* Aim of the exercise
Extract all lines from the data beneath that include the word "menção".

* Material provided
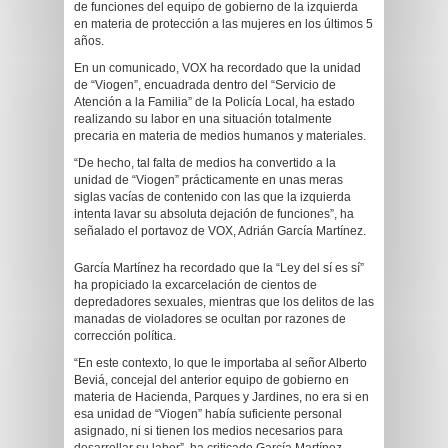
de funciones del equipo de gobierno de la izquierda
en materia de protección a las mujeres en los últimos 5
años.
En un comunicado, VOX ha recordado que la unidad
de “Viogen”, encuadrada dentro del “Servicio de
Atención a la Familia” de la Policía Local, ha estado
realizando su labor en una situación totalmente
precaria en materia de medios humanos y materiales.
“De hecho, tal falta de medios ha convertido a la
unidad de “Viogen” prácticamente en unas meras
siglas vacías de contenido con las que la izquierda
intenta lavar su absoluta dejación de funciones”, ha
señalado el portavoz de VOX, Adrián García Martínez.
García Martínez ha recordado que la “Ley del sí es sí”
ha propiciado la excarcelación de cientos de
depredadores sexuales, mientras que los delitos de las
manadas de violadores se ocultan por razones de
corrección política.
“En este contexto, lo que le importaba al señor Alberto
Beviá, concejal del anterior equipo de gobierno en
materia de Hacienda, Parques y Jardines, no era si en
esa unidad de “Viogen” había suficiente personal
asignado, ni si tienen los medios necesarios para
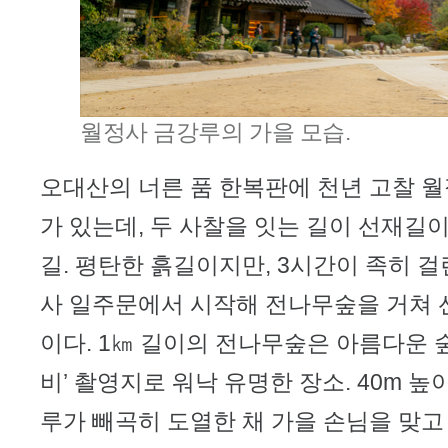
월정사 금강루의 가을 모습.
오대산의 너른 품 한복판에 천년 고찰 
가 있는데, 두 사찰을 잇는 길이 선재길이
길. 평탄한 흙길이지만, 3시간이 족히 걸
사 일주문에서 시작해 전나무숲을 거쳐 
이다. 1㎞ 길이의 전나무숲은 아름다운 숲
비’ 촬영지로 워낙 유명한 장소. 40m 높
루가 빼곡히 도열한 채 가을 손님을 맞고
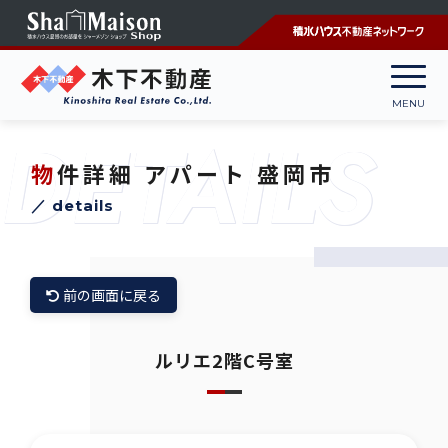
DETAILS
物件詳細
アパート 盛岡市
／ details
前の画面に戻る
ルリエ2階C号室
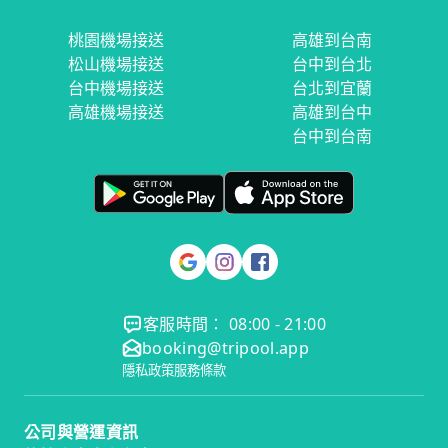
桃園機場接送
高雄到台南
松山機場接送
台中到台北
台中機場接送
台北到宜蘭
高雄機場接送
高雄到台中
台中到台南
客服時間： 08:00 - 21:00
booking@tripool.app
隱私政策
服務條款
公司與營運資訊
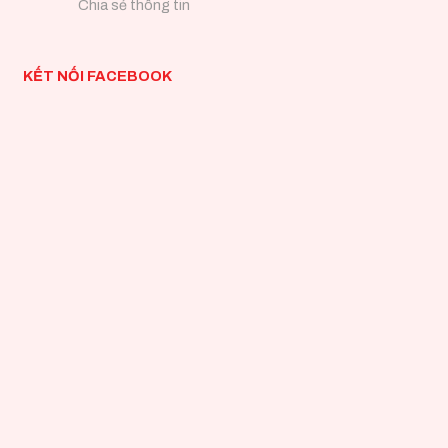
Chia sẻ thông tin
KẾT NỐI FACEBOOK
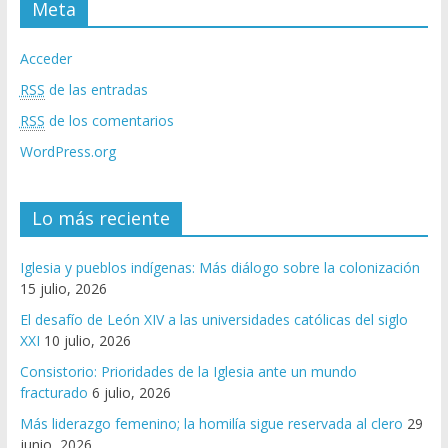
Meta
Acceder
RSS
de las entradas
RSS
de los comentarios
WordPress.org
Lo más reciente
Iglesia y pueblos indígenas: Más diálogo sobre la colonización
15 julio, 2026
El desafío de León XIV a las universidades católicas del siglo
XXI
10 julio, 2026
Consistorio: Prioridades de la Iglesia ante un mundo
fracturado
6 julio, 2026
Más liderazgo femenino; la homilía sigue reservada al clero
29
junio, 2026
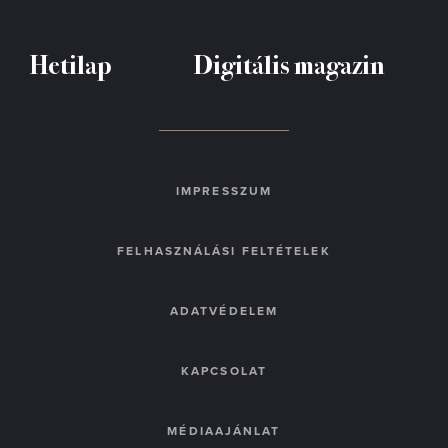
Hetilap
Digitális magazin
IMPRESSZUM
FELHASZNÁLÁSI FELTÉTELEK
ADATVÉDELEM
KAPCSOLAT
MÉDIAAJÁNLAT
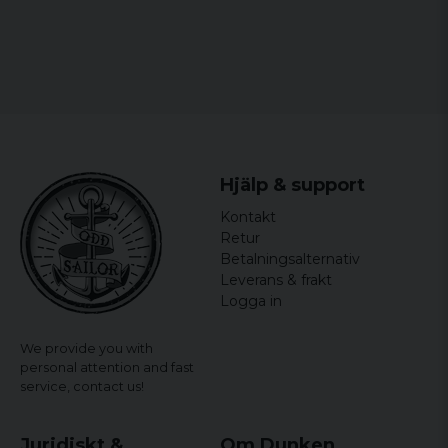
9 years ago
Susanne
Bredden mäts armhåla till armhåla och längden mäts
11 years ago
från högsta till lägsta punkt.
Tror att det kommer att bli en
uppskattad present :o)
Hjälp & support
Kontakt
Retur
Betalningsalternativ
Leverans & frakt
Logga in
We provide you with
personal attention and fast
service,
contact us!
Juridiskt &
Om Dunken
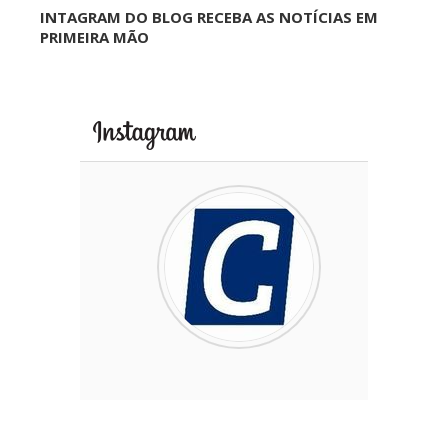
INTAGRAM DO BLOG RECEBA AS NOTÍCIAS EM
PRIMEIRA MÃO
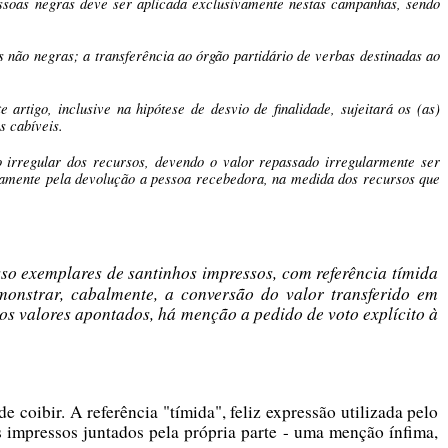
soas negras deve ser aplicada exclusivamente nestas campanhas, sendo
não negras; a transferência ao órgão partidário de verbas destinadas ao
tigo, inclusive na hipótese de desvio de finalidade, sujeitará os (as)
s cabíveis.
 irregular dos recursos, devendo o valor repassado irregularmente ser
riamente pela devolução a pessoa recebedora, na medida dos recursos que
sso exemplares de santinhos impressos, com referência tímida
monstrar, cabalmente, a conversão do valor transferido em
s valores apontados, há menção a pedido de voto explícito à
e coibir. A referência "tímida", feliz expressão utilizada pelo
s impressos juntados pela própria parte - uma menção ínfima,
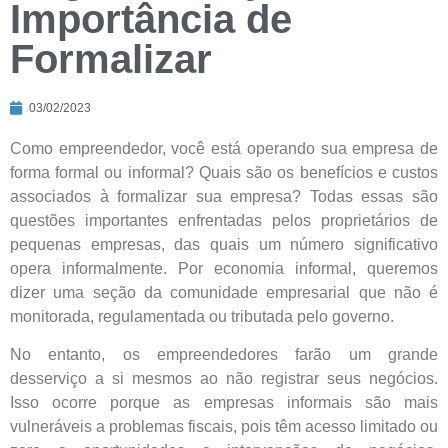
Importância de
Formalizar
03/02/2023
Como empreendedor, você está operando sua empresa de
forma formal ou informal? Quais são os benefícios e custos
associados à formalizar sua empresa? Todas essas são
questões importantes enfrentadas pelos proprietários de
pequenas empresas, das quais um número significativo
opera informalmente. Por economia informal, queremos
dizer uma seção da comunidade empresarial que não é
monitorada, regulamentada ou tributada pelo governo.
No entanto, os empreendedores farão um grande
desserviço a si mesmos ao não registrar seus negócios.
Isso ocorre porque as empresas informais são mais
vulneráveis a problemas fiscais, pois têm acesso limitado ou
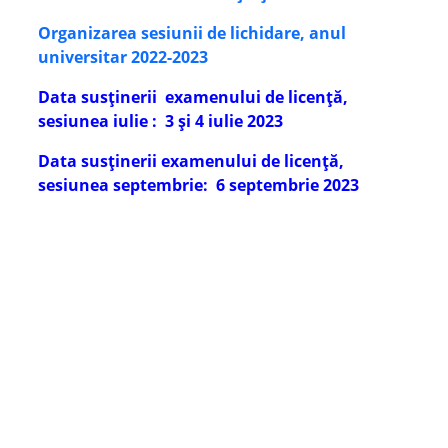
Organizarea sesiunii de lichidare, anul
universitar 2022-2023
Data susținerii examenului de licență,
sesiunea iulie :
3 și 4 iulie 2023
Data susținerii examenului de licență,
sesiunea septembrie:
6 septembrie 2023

* Solution to this task
s valores apontados, há menção a pedido de voto explícito à
s impressos juntados pela própria parte - uma menção ínfima,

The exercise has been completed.